##### DATA FOR THIS EXERCISE #####
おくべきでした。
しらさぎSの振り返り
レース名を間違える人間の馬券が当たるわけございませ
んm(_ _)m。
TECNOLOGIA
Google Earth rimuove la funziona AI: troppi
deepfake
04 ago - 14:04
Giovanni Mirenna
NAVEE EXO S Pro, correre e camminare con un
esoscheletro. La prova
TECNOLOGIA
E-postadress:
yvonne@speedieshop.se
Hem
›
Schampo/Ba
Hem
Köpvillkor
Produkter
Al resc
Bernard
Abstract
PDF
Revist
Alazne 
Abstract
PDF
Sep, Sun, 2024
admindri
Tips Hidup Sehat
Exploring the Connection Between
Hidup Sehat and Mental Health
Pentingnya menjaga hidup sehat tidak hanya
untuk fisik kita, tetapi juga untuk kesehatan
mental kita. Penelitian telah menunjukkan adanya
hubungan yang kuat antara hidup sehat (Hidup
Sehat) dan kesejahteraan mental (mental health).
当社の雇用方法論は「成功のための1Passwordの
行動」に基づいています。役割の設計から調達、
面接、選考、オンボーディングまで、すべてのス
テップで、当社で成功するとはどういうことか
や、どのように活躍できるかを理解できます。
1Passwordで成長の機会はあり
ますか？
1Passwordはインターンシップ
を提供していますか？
#####
▸ **WHAT IS BEING ASKED**
The records above are to be reproduced exactly, with nothing left out.

▸ **ANSWER FOR THIS EXERCISE**
おくべきでした。
しらさぎSの振り返り
レース名を間違える人間の馬券が当たるわけございませ
んm(_ _)m。
TECNOLOGIA
Google Earth rimuove la funziona AI: troppi
deepfake
04 ago - 14:04
Giovanni Mirenna
NAVEE EXO S Pro, correre e camminare con un
esoscheletro. La prova
TECNOLOGIA
E-postadress:
yvonne@speedieshop.se
Hem
›
Schampo/Ba
Hem
Köpvillkor
Produkter
Al resc
Bernard
Abstract
PDF
Revist
Alazne 
Abstract
PDF
Sep, Sun, 2024
admindri
Tips Hidup Sehat
Exploring the Connection Between
Hidup Sehat and Mental Health
Pentingnya menjaga hidup sehat tidak hanya
untuk fisik kita, tetapi juga untuk kesehatan
mental kita. Penelitian telah menunjukkan adanya
hubungan yang kuat antara hidup sehat (Hidup
Sehat) dan kesejahteraan mental (mental health).
当社の雇用方法論は「成功のための1Passwordの
行動」に基づいています。役割の設計から調達、
面接、選考、オンボーディングまで、すべてのス
テップで、当社で成功するとはどういうことか
や、どのように活躍できるかを理解できます。
1Passwordで成長の機会はあり
ますか？
1Passwordはインターンシップ
を提供していますか？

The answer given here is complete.